23 Aralık 2014 Salı

Duyguları sömürmek...

     Sürekli bir duygu seramonisi içerisindeyiz. Sevgi, nefret, öfke, hüzün, aşk (error error error:).... Evet, kötü olanları saman alevine atıp kurtulmak en güzeli; ama sevgiyi de harcamayalım be arkadaş! Kolay kazanılmıyor çünkü bir insan evladının yüreği... Dostluklar kolay kök salmıyor; aşk desen bu şartlarda imkansıza yakın...

     Evet, çocuklarımı seviyorum; çünkü ''masumiyeti'' seviyorum. Evet, ailemi seviyorum; çünkü ''karşılıksız emeğe saygı duyuyorum''. Hep düşünürüm: ''Anne-baba olmak nasıl iştir?'' Hiç bir karşılık olmadan, maddi-manevi, hayatını bir çocuğun önüne sermek... Muhtemelen de anlayamayacağım.... Evet, dostum dediğim o nadide insanları seviyorum; çünkü onlar için emek sarfediyorum; önemli olduklarını hissettiriyorum. Karşılığını da alıyorum ve tarifi namümkün mutluluklar yaşıyorum. Bu cümleleri ''saf çıkarcı'' bir zihniyetle yazmıyorum;  karşılığının ''insanlık ve sevgiden'' öte olmadığı duygu paylaşımı...

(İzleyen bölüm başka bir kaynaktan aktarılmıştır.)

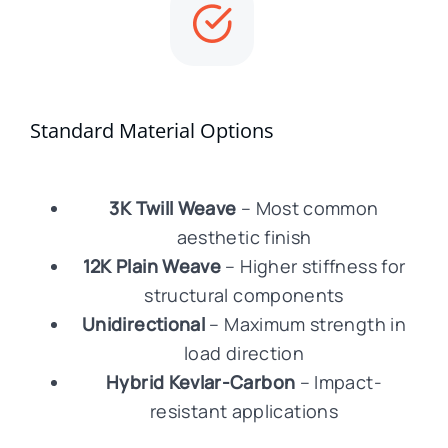
Standard Material Options
3K Twill Weave
– Most common
aesthetic finish
12K Plain Weave
– Higher stiffness for
structural components
Unidirectional
– Maximum strength in
load direction
Hybrid Kevlar-Carbon
– Impact-
resistant applications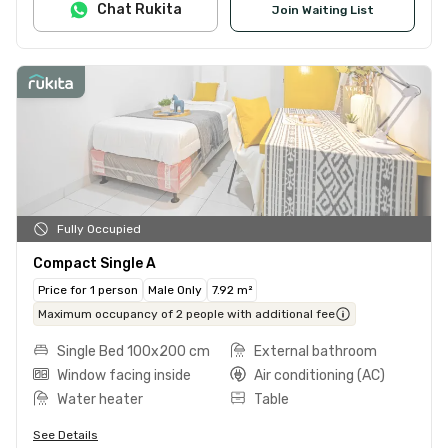
Chat Rukita
Join Waiting List
Fully Occupied
Compact Single A
Price for 1 person
Male Only
7.92 m²
Maximum occupancy of 2 people with additional fee
Single Bed 100x200 cm
External bathroom
Window facing inside
Air conditioning (AC)
Water heater
Table
See Details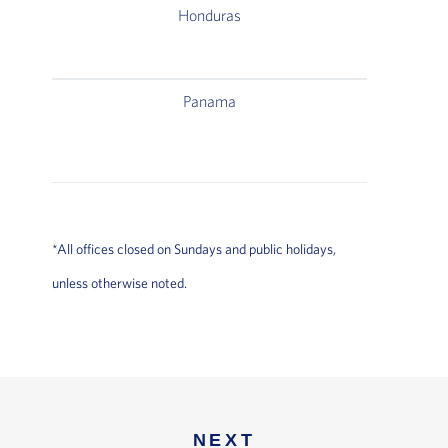
Honduras
Aeropuer
Termina
Panama
Aeropue
Terminal 
Delta A
*All offices closed on Sundays and public holidays,
unless otherwise noted.
NEXT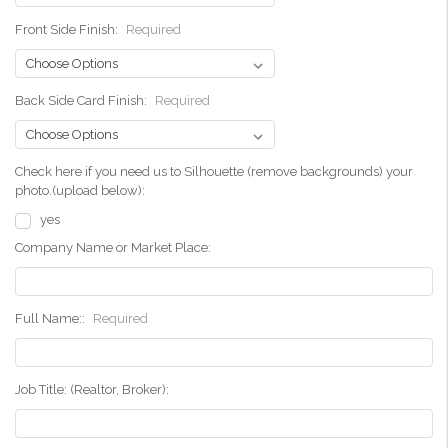
Front Side Finish:
Required
Back Side Card Finish:
Required
Check here if you need us to Silhouette (remove backgrounds) your
photo.(upload below):
yes
Company Name or Market Place:
Full Name::
Required
Job Title: (Realtor, Broker):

     Gel gelelim, iki günlük tanıdığım insanlara bu cümleyi kurmam! '' Seni seviyorum'' kutsal bir cümledir; düşüncesizce harcanmamalı... Yüzeysel ilişkiler yaşadığım, iş arkadaşlığı gibi, insanlara da kutsalımı açmam! Adı konmamış bir birliktelik için yola çıktığım insanların ''yersiz samimiyetleri'' bana hayli itici ve samimiyetsiz geliyor. 4.cümlesinde bana ''seni seviyorum'' diyen adama ''eksik olma''dan öte bir karşılık veremem; yoksa kendimle çelişirim.

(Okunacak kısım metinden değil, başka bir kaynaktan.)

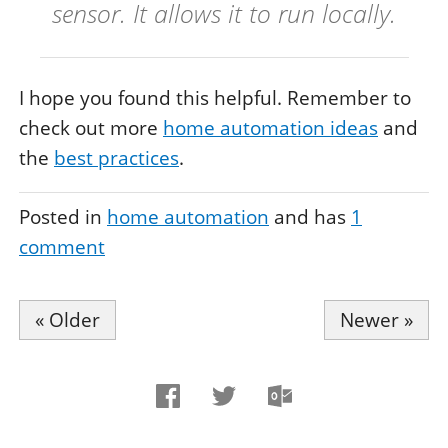
sensor. It allows it to run locally.
I hope you found this helpful. Remember to
check out more
home automation ideas
and
the
best practices
.
Posted in
home automation
and has
1
comment
« Older
Newer »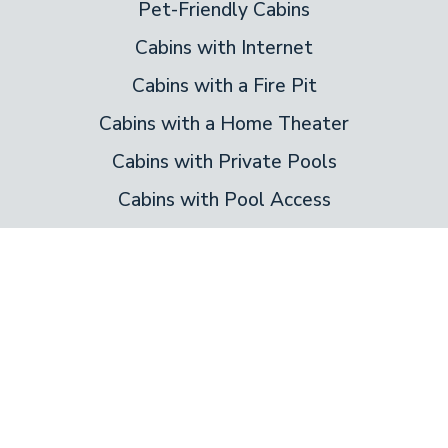
Pet-Friendly Cabins
Cabins with Internet
Cabins with a Fire Pit
Cabins with a Home Theater
Cabins with Private Pools
Cabins with Pool Access
Cabins on the River
New Cabin Rentals
Bedrooms
1 Bedroom Cabins
2 Bedroom Cabins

     Nereden daldım bu konuya? Geçen gün, yeni yeni samimi olduğumuz bir meslektaşım ''İlk geldiğinde çok daha sert bir insandın Huzur; alışma sürecin olduğunu düşünmüştüm; o nedenle şimdi söylüyorum bunu''dedi. Şaşırdım elbette, cümlelerime dikkat etmeye çalışırım; özellikle de yeni girdiğim ortamlarda.. Evet, ilk etapta ''soğuk, ukala, nobran'' gibi olumsuz eleştiriler alırım; zamanla insanlar beni tanıdıkça, ördüğüm duvarları samimiyet derecesine göre ''alçalttığımı'' anlarlar. Sohbetinden hoşlanmadığım insanlara da bunu hissettiririm; böylece ne ben onların ne de onlar benim vaktimizi çalmış oluruz.

     Tabi bir kelimenin peşine takılan ben, bunu sorgulamadan edemedim; insanları gözlemledim bu süreçte... İlişkilere baktım etrafımdaki... Üzüldüm... Samimiyetsizlik senfonisi... Gereksiz sevgi gösterisi... Şuna karar verdim: En büyük korkumuz ''yalnız kalmak''... Bunun için de var gücümüzle dağıtıyoruz elimizdeki sevgiyi; yerli yersiz... Düşünüp etmeden... Sonra, en ufak bir darbede kumdan mütevellit haleti ruhiyelerimiz yıkılıveriyor...  ''Değer mi?'' demek geliyor içimden... Cin olmadan adam çarpmanın hazin sonu...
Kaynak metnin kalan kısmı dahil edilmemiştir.